Return the records exactly as they stand, and keep the pictures out of the copy.

EXERCISE DATA Start Marker

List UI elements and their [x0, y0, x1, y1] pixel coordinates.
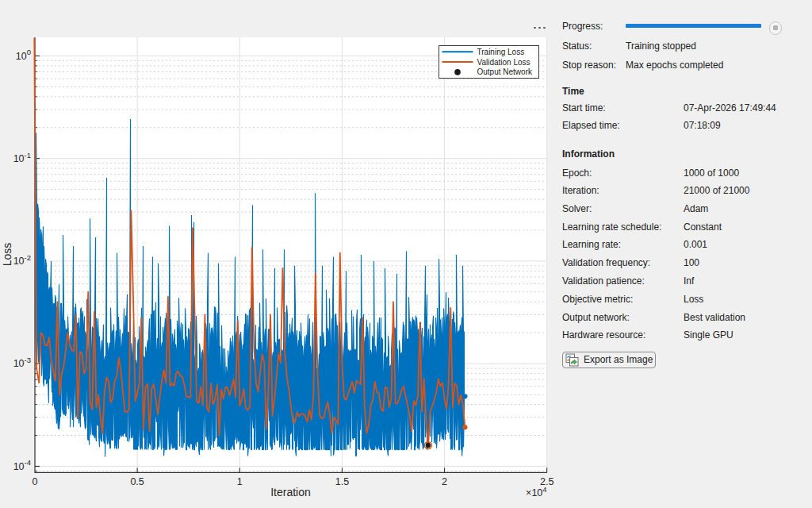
svg-text:Output Network: Output Network	[477, 67, 533, 76]
svg-text:10-1: 10-1	[13, 151, 31, 165]
svg-text:2: 2	[442, 476, 447, 487]
svg-text:1.5: 1.5	[335, 476, 349, 487]
svg-text:0: 0	[33, 476, 38, 487]
svg-text:10-3: 10-3	[13, 356, 31, 370]
svg-text:10-2: 10-2	[13, 253, 31, 267]
svg-text:1: 1	[237, 476, 243, 487]
svg-text:Loss: Loss	[1, 243, 13, 267]
svg-text:Iteration: Iteration	[270, 486, 311, 498]
svg-text:10-4: 10-4	[13, 458, 31, 472]
svg-text:Training Loss: Training Loss	[477, 48, 525, 56]
svg-text:0.5: 0.5	[130, 476, 144, 487]
svg-text:×104: ×104	[526, 485, 547, 498]
svg-text:Validation Loss: Validation Loss	[477, 58, 530, 67]
svg-text:100: 100	[16, 48, 31, 62]
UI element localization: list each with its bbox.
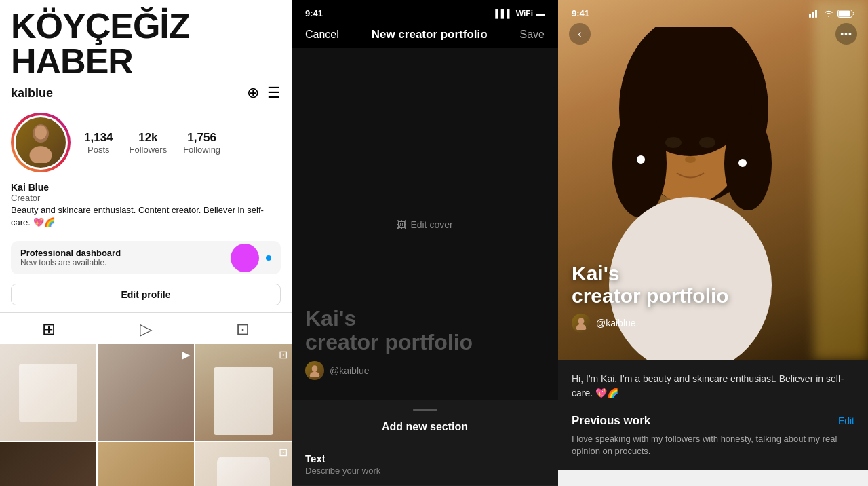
cancel-button[interactable]: Cancel xyxy=(305,29,339,41)
more-button[interactable]: ••• xyxy=(835,23,857,45)
svg-point-1 xyxy=(30,146,52,163)
svg-rect-19 xyxy=(812,12,814,18)
svg-point-17 xyxy=(738,159,747,167)
portfolio-user-row-right: @kaiblue xyxy=(572,314,729,333)
add-section-title: Add new section xyxy=(292,421,558,443)
edit-profile-button[interactable]: Edit profile xyxy=(11,284,281,305)
site-header-title: KÖYÇEĞİZ HABER xyxy=(0,0,292,81)
back-button[interactable]: ‹ xyxy=(569,23,591,45)
portfolio-user-row: @kaiblue xyxy=(305,361,545,380)
portfolio-big-title: Kai'screator portfolio xyxy=(305,307,545,354)
posts-stat: 1,134 Posts xyxy=(84,131,113,155)
photo-cell-1[interactable] xyxy=(0,344,96,441)
edit-cover-label: Edit cover xyxy=(410,219,452,230)
bottom-sheet: Add new section Text Describe your work xyxy=(292,400,558,486)
tab-grid-icon[interactable]: ⊞ xyxy=(42,320,56,339)
svg-point-3 xyxy=(35,126,47,140)
svg-rect-20 xyxy=(815,10,817,18)
time-right: 9:41 xyxy=(572,8,589,18)
svg-point-13 xyxy=(665,137,682,148)
avatar[interactable] xyxy=(11,113,71,172)
photo-grid: ▶ ⊡ ⊡ xyxy=(0,344,292,486)
section-header-right: Previous work Edit xyxy=(572,414,854,428)
top-bar: kaiblue ⊕ ☰ xyxy=(0,81,292,107)
phone-frame-right: 9:41 xyxy=(558,0,868,486)
middle-panel: 9:41 ▌▌▌ WiFi ▬ Cancel New creator portf… xyxy=(292,0,558,486)
status-icons-right xyxy=(809,10,854,18)
pro-sub: New tools are available. xyxy=(20,258,121,267)
svg-point-10 xyxy=(724,115,772,210)
svg-point-5 xyxy=(310,371,319,377)
bio-paragraph-right: Hi, I'm Kai. I'm a beauty and skincare e… xyxy=(572,372,854,400)
pro-dashboard-text: Professional dashboard New tools are ava… xyxy=(20,248,121,267)
text-item-sub: Describe your work xyxy=(305,466,545,476)
photo-cell-3[interactable]: ⊡ xyxy=(195,344,292,441)
photo-cell-5[interactable] xyxy=(98,442,194,486)
top-icons: ⊕ ☰ xyxy=(247,84,281,102)
bio-name: Kai Blue xyxy=(11,182,281,193)
add-post-icon[interactable]: ⊕ xyxy=(247,84,259,102)
signal-icon xyxy=(809,10,820,18)
time-mid: 9:41 xyxy=(305,8,323,18)
portfolio-title-area: Kai'screator portfolio @kaiblue xyxy=(305,307,545,387)
signal-icon: ▌▌▌ xyxy=(495,9,513,18)
battery-icon xyxy=(837,10,854,18)
wifi-icon: WiFi xyxy=(516,9,533,18)
svg-point-24 xyxy=(576,324,586,330)
bio-role: Creator xyxy=(11,193,281,203)
tab-tag-icon[interactable]: ⊡ xyxy=(236,320,250,339)
profile-tabs: ⊞ ▷ ⊡ xyxy=(0,312,292,344)
svg-point-23 xyxy=(578,318,585,324)
phone-frame-mid: 9:41 ▌▌▌ WiFi ▬ Cancel New creator portf… xyxy=(292,0,558,486)
pro-dashboard[interactable]: Professional dashboard New tools are ava… xyxy=(11,241,281,274)
page-title-mid: New creator portfolio xyxy=(372,28,488,41)
bio-text: Beauty and skincare enthusiast. Content … xyxy=(11,204,281,229)
text-item-label: Text xyxy=(305,453,545,464)
portfolio-handle-right: @kaiblue xyxy=(596,318,636,329)
svg-point-4 xyxy=(312,365,318,372)
svg-rect-22 xyxy=(839,10,850,16)
nav-bar-mid: Cancel New creator portfolio Save xyxy=(292,22,558,48)
photo-cell-4[interactable] xyxy=(0,442,96,486)
cover-area: 🖼 Edit cover Kai'screator portfolio @kai… xyxy=(292,48,558,400)
small-avatar xyxy=(305,361,324,380)
battery-icon: ▬ xyxy=(536,9,545,18)
sheet-drag-handle[interactable] xyxy=(413,409,437,411)
right-panel: 9:41 xyxy=(558,0,868,486)
photo-cell-2[interactable]: ▶ xyxy=(98,344,194,441)
section-body-right: I love speaking with my followers with h… xyxy=(572,433,854,457)
text-section-item[interactable]: Text Describe your work xyxy=(292,443,558,486)
small-avatar-right xyxy=(572,314,591,333)
edit-cover-button[interactable]: 🖼 Edit cover xyxy=(397,219,452,230)
bottom-content-right: Hi, I'm Kai. I'm a beauty and skincare e… xyxy=(558,360,868,470)
save-badge-icon: ⊡ xyxy=(279,348,288,361)
save-badge-icon2: ⊡ xyxy=(279,446,288,459)
followers-stat[interactable]: 12k Followers xyxy=(130,131,167,155)
save-button[interactable]: Save xyxy=(520,29,545,41)
photo-cell-6[interactable]: ⊡ xyxy=(195,442,292,486)
back-icon: ‹ xyxy=(578,28,581,40)
more-icon: ••• xyxy=(840,29,852,39)
image-icon: 🖼 xyxy=(397,219,406,230)
pro-pink-dot xyxy=(231,244,259,272)
wifi-icon xyxy=(823,10,834,18)
hero-image-area: 9:41 xyxy=(558,0,868,360)
left-panel: KÖYÇEĞİZ HABER kaiblue ⊕ ☰ 1 xyxy=(0,0,292,486)
video-badge-icon: ▶ xyxy=(182,348,190,361)
pro-blue-dot xyxy=(266,255,271,261)
profile-section: 1,134 Posts 12k Followers 1,756 Followin… xyxy=(0,107,292,181)
section-title-right: Previous work xyxy=(572,414,650,428)
status-bar-mid: 9:41 ▌▌▌ WiFi ▬ xyxy=(292,0,558,22)
svg-point-14 xyxy=(699,137,715,148)
tab-video-icon[interactable]: ▷ xyxy=(140,320,152,339)
blurred-side xyxy=(814,0,868,360)
bio-section: Kai Blue Creator Beauty and skincare ent… xyxy=(0,181,292,236)
following-stat[interactable]: 1,756 Following xyxy=(183,131,220,155)
hero-nav: ‹ ••• xyxy=(558,23,868,45)
status-icons-mid: ▌▌▌ WiFi ▬ xyxy=(495,9,545,18)
section-edit-button[interactable]: Edit xyxy=(838,415,854,426)
menu-icon[interactable]: ☰ xyxy=(267,84,281,102)
stats-row: 1,134 Posts 12k Followers 1,756 Followin… xyxy=(84,131,220,155)
status-bar-right: 9:41 xyxy=(558,0,868,18)
portfolio-handle: @kaiblue xyxy=(330,365,370,376)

EXERCISE DATA End Marker

**SOLVED EXERCISE**
List UI elements and their [x0, y0, x1, y1] pixel coordinates.
svg-text:Output Network: Output Network	[477, 67, 533, 76]
svg-text:10-1: 10-1	[13, 151, 31, 165]
svg-text:2: 2	[442, 476, 447, 487]
svg-text:1.5: 1.5	[335, 476, 349, 487]
svg-text:0: 0	[33, 476, 38, 487]
svg-text:10-3: 10-3	[13, 356, 31, 370]
svg-text:10-2: 10-2	[13, 253, 31, 267]
svg-text:1: 1	[237, 476, 243, 487]
svg-text:Loss: Loss	[1, 243, 13, 267]
svg-text:Iteration: Iteration	[270, 486, 311, 498]
svg-text:10-4: 10-4	[13, 458, 31, 472]
svg-text:Training Loss: Training Loss	[477, 48, 525, 56]
svg-text:0.5: 0.5	[130, 476, 144, 487]
svg-text:×104: ×104	[526, 485, 547, 498]
svg-text:Validation Loss: Validation Loss	[477, 58, 530, 67]
svg-text:100: 100	[16, 48, 31, 62]
UI element localization: list each with its bbox.
cancel-button[interactable]: Cancel xyxy=(305,29,339,41)
more-button[interactable]: ••• xyxy=(835,23,857,45)
svg-point-1 xyxy=(30,146,52,163)
svg-rect-19 xyxy=(812,12,814,18)
svg-point-17 xyxy=(738,159,747,167)
portfolio-user-row-right: @kaiblue xyxy=(572,314,729,333)
add-section-title: Add new section xyxy=(292,421,558,443)
edit-profile-button[interactable]: Edit profile xyxy=(11,284,281,305)
site-header-title: KÖYÇEĞİZ HABER xyxy=(0,0,292,81)
back-button[interactable]: ‹ xyxy=(569,23,591,45)
portfolio-user-row: @kaiblue xyxy=(305,361,545,380)
portfolio-big-title: Kai'screator portfolio xyxy=(305,307,545,354)
posts-stat: 1,134 Posts xyxy=(84,131,113,155)
photo-cell-1[interactable] xyxy=(0,344,96,441)
edit-cover-label: Edit cover xyxy=(410,219,452,230)
bottom-sheet: Add new section Text Describe your work xyxy=(292,400,558,486)
tab-grid-icon[interactable]: ⊞ xyxy=(42,320,56,339)
svg-point-3 xyxy=(35,126,47,140)
svg-rect-20 xyxy=(815,10,817,18)
time-right: 9:41 xyxy=(572,8,589,18)
svg-point-13 xyxy=(665,137,682,148)
avatar[interactable] xyxy=(11,113,71,172)
photo-grid: ▶ ⊡ ⊡ xyxy=(0,344,292,486)
section-header-right: Previous work Edit xyxy=(572,414,854,428)
top-bar: kaiblue ⊕ ☰ xyxy=(0,81,292,107)
phone-frame-right: 9:41 xyxy=(558,0,868,486)
middle-panel: 9:41 ▌▌▌ WiFi ▬ Cancel New creator portf… xyxy=(292,0,558,486)
status-icons-right xyxy=(809,10,854,18)
pro-sub: New tools are available. xyxy=(20,258,121,267)
svg-point-10 xyxy=(724,115,772,210)
svg-point-5 xyxy=(310,371,319,377)
bio-paragraph-right: Hi, I'm Kai. I'm a beauty and skincare e… xyxy=(572,372,854,400)
pro-dashboard-text: Professional dashboard New tools are ava… xyxy=(20,248,121,267)
text-item-sub: Describe your work xyxy=(305,466,545,476)
photo-cell-3[interactable]: ⊡ xyxy=(195,344,292,441)
photo-cell-5[interactable] xyxy=(98,442,194,486)
top-icons: ⊕ ☰ xyxy=(247,84,281,102)
bio-name: Kai Blue xyxy=(11,182,281,193)
add-post-icon[interactable]: ⊕ xyxy=(247,84,259,102)
signal-icon xyxy=(809,10,820,18)
time-mid: 9:41 xyxy=(305,8,323,18)
portfolio-title-area: Kai'screator portfolio @kaiblue xyxy=(305,307,545,387)
signal-icon: ▌▌▌ xyxy=(495,9,513,18)
battery-icon xyxy=(837,10,854,18)
wifi-icon: WiFi xyxy=(516,9,533,18)
svg-point-24 xyxy=(576,324,586,330)
bio-role: Creator xyxy=(11,193,281,203)
tab-tag-icon[interactable]: ⊡ xyxy=(236,320,250,339)
profile-tabs: ⊞ ▷ ⊡ xyxy=(0,312,292,344)
svg-point-23 xyxy=(578,318,585,324)
phone-frame-mid: 9:41 ▌▌▌ WiFi ▬ Cancel New creator portf… xyxy=(292,0,558,486)
pro-dashboard[interactable]: Professional dashboard New tools are ava… xyxy=(11,241,281,274)
page-title-mid: New creator portfolio xyxy=(372,28,488,41)
bio-text: Beauty and skincare enthusiast. Content … xyxy=(11,204,281,229)
text-item-label: Text xyxy=(305,453,545,464)
portfolio-handle-right: @kaiblue xyxy=(596,318,636,329)
svg-point-4 xyxy=(312,365,318,372)
svg-rect-22 xyxy=(839,10,850,16)
nav-bar-mid: Cancel New creator portfolio Save xyxy=(292,22,558,48)
photo-cell-4[interactable] xyxy=(0,442,96,486)
cover-area: 🖼 Edit cover Kai'screator portfolio @kai… xyxy=(292,48,558,400)
small-avatar xyxy=(305,361,324,380)
battery-icon: ▬ xyxy=(536,9,545,18)
sheet-drag-handle[interactable] xyxy=(413,409,437,411)
right-panel: 9:41 xyxy=(558,0,868,486)
photo-cell-2[interactable]: ▶ xyxy=(98,344,194,441)
section-body-right: I love speaking with my followers with h… xyxy=(572,433,854,457)
text-section-item[interactable]: Text Describe your work xyxy=(292,443,558,486)
small-avatar-right xyxy=(572,314,591,333)
edit-cover-button[interactable]: 🖼 Edit cover xyxy=(397,219,452,230)
bottom-content-right: Hi, I'm Kai. I'm a beauty and skincare e… xyxy=(558,360,868,470)
save-badge-icon: ⊡ xyxy=(279,348,288,361)
save-badge-icon2: ⊡ xyxy=(279,446,288,459)
followers-stat[interactable]: 12k Followers xyxy=(130,131,167,155)
save-button[interactable]: Save xyxy=(520,29,545,41)
photo-cell-6[interactable]: ⊡ xyxy=(195,442,292,486)
back-icon: ‹ xyxy=(578,28,581,40)
more-icon: ••• xyxy=(840,29,852,39)
image-icon: 🖼 xyxy=(397,219,406,230)
pro-pink-dot xyxy=(231,244,259,272)
wifi-icon xyxy=(823,10,834,18)
hero-image-area: 9:41 xyxy=(558,0,868,360)
left-panel: KÖYÇEĞİZ HABER kaiblue ⊕ ☰ 1 xyxy=(0,0,292,486)
video-badge-icon: ▶ xyxy=(182,348,190,361)
pro-blue-dot xyxy=(266,255,271,261)
profile-section: 1,134 Posts 12k Followers 1,756 Followin… xyxy=(0,107,292,181)
section-title-right: Previous work xyxy=(572,414,650,428)
status-bar-mid: 9:41 ▌▌▌ WiFi ▬ xyxy=(292,0,558,22)
svg-point-14 xyxy=(699,137,715,148)
tab-video-icon[interactable]: ▷ xyxy=(140,320,152,339)
blurred-side xyxy=(814,0,868,360)
bio-section: Kai Blue Creator Beauty and skincare ent… xyxy=(0,181,292,236)
following-stat[interactable]: 1,756 Following xyxy=(183,131,220,155)
hero-nav: ‹ ••• xyxy=(558,23,868,45)
status-icons-mid: ▌▌▌ WiFi ▬ xyxy=(495,9,545,18)
section-edit-button[interactable]: Edit xyxy=(838,415,854,426)
menu-icon[interactable]: ☰ xyxy=(267,84,281,102)
stats-row: 1,134 Posts 12k Followers 1,756 Followin… xyxy=(84,131,220,155)
status-bar-right: 9:41 xyxy=(558,0,868,18)
portfolio-handle: @kaiblue xyxy=(330,365,370,376)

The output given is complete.